(Transcribed page contents)
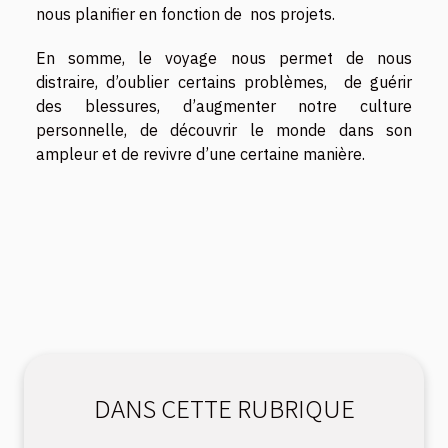
nous planifier en fonction de nos projets.
En somme, le voyage nous permet de nous
distraire, d’oublier certains problèmes, de guérir
des blessures, d’augmenter notre culture
personnelle, de découvrir le monde dans son
ampleur et de revivre d’une certaine manière.
DANS CETTE RUBRIQUE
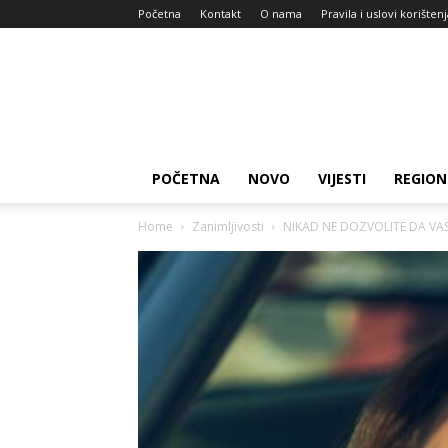
Početna
Kontakt
O nama
Pravila i uslovi korišten
Zdravlje
za
dan
POČETNA
NOVO
VIJESTI
REGION
Home
Zanimljivosti
NIKAD NE DOZVOLITE DA VAS G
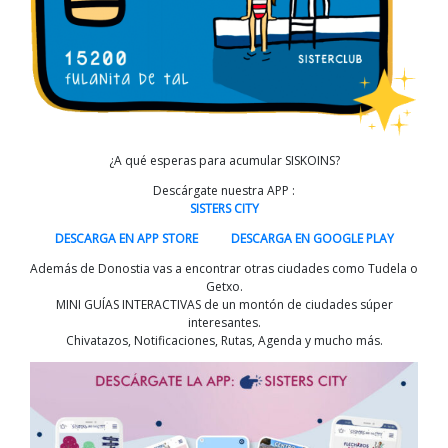
¿A qué esperas para acumular SISKOINS?
Descárgate nuestra APP :
SISTERS CITY
DESCARGA EN APP STORE
DESCARGA EN GOOGLE PLAY
Además de Donostia vas a encontrar otras ciudades como Tudela o
Getxo.
MINI GUÍAS INTERACTIVAS de un montón de ciudades súper
interesantes.
Chivatazos, Notificaciones, Rutas, Agenda y mucho más.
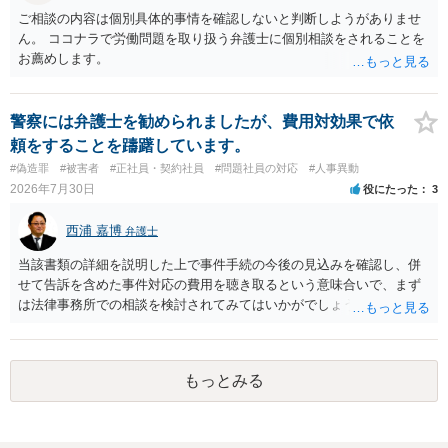
ら控除（損益相殺）されますが、それを超えた部分は、会社もしく
ご相談の内容は個別具体的事情を確認しないと判断しようがありませ
は、第三者から支払ってもらうことになります。 会社等との交渉が必
ん。 ココナラで労働問題を取り扱う弁護士に個別相談をされることを
要になると思います（良い会社でしたら、自ら話してくると思います
お薦めします。
が・・・）。極めて専門的な話ですので、詳細もしくは対応を最寄り
の弁護士にご相談ください。 以上、ご参考まで。
警察には弁護士を勧められましたが、費用対効果で依
頼をすることを躊躇しています。
#偽造罪
#被害者
#正社員・契約社員
#問題社員の対応
#人事異動
2026年7月30日
役にたった
3
西浦 嘉博
弁護士
当該書類の詳細を説明した上で事件手続の今後の見込みを確認し、併
せて告訴を含めた事件対応の費用を聴き取るという意味合いで、まず
は法律事務所での相談を検討されてみてはいかがでしょうか。 上記、
ご参考ください。
もっとみる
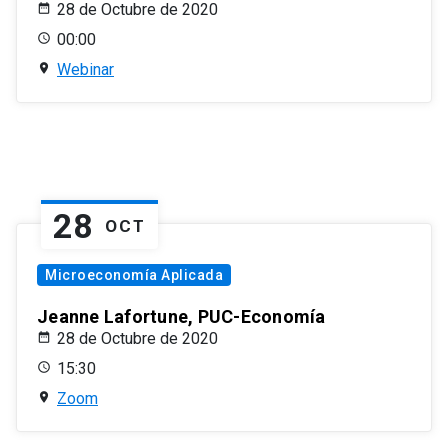
28 de Octubre de 2020
00:00
Webinar
28
OCT
Microeconomía Aplicada
Jeanne Lafortune, PUC-Economía
28 de Octubre de 2020
15:30
Zoom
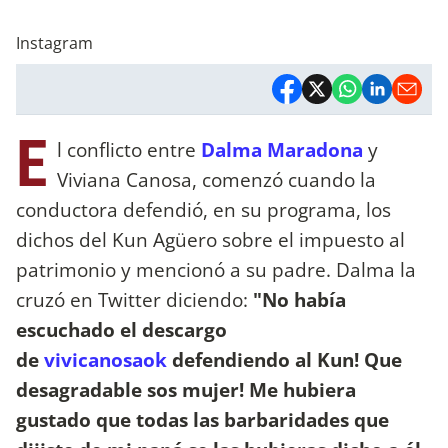
Instagram
E
l conflicto entre
Dalma Maradona
y
Viviana Canosa, comenzó cuando la
conductora defendió, en su programa, los
dichos del Kun Agüero sobre el impuesto al
patrimonio y mencionó a su padre. Dalma la
cruzó en Twitter diciendo:
"No había
escuchado el descargo
de
vivicanosaok
defendiendo al Kun! Que
desagradable sos mujer! Me hubiera
gustado que todas las barbaridades que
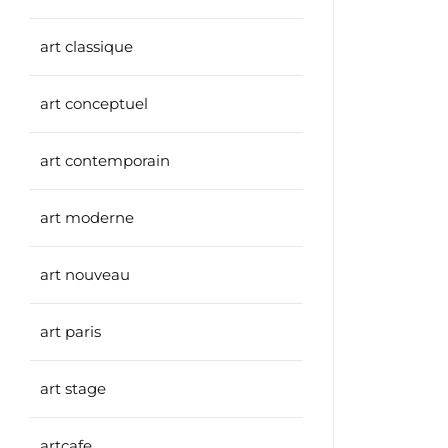
art classique
art conceptuel
art contemporain
art moderne
art nouveau
art paris
art stage
artcafe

Problem details - Please copy every record above exactly, but leave the pictures out.

Written response -
nous planifier en fonction de nos projets.
En somme, le voyage nous permet de nous
distraire, d’oublier certains problèmes, de guérir
des blessures, d’augmenter notre culture
personnelle, de découvrir le monde dans son
ampleur et de revivre d’une certaine manière.
DANS CETTE RUBRIQUE
Početna
Kontakt
O nama
Pravila i uslovi korišten
Zdravlje
za
dan
POČETNA
NOVO
VIJESTI
REGION
Home
Zanimljivosti
NIKAD NE DOZVOLITE DA VAS G
¿A qué esperas para acumular SISKOINS?
Descárgate nuestra APP :
SISTERS CITY
DESCARGA EN APP STORE
DESCARGA EN GOOGLE PLAY
Además de Donostia vas a encontrar otras ciudades como Tudela o
Getxo.
MINI GUÍAS INTERACTIVAS de un montón de ciudades súper
interesantes.
Chivatazos, Notificaciones, Rutas, Agenda y mucho más.
ら控除（損益相殺）されますが、それを超えた部分は、会社もしく
ご相談の内容は個別具体的事情を確認しないと判断しようがありませ
は、第三者から支払ってもらうことになります。 会社等との交渉が必
ん。 ココナラで労働問題を取り扱う弁護士に個別相談をされることを
要になると思います（良い会社でしたら、自ら話してくると思います
お薦めします。
が・・・）。極めて専門的な話ですので、詳細もしくは対応を最寄り
の弁護士にご相談ください。 以上、ご参考まで。
警察には弁護士を勧められましたが、費用対効果で依
頼をすることを躊躇しています。
#偽造罪
#被害者
#正社員・契約社員
#問題社員の対応
#人事異動
2026年7月30日
役にたった
3
西浦 嘉博
弁護士
当該書類の詳細を説明した上で事件手続の今後の見込みを確認し、併
せて告訴を含めた事件対応の費用を聴き取るという意味合いで、まず
は法律事務所での相談を検討されてみてはいかがでしょうか。 上記、
ご参考ください。
もっとみる
28 de Octubre de 2020
00:00
Webinar
28
OCT
Microeconomía Aplicada
Jeanne Lafortune, PUC-Economía
28 de Octubre de 2020
15:30
Zoom
Instagram
E
l conflicto entre
Dalma Maradona
y
Viviana Canosa, comenzó cuando la
conductora defendió, en su programa, los
dichos del Kun Agüero sobre el impuesto al
patrimonio y mencionó a su padre. Dalma la
cruzó en Twitter diciendo:
"No había
escuchado el descargo
de
vivicanosaok
defendiendo al Kun! Que
desagradable sos mujer! Me hubiera
gustado que todas las barbaridades que
art classique
art conceptuel
art contemporain
art moderne
art nouveau
art paris
art stage
artcafe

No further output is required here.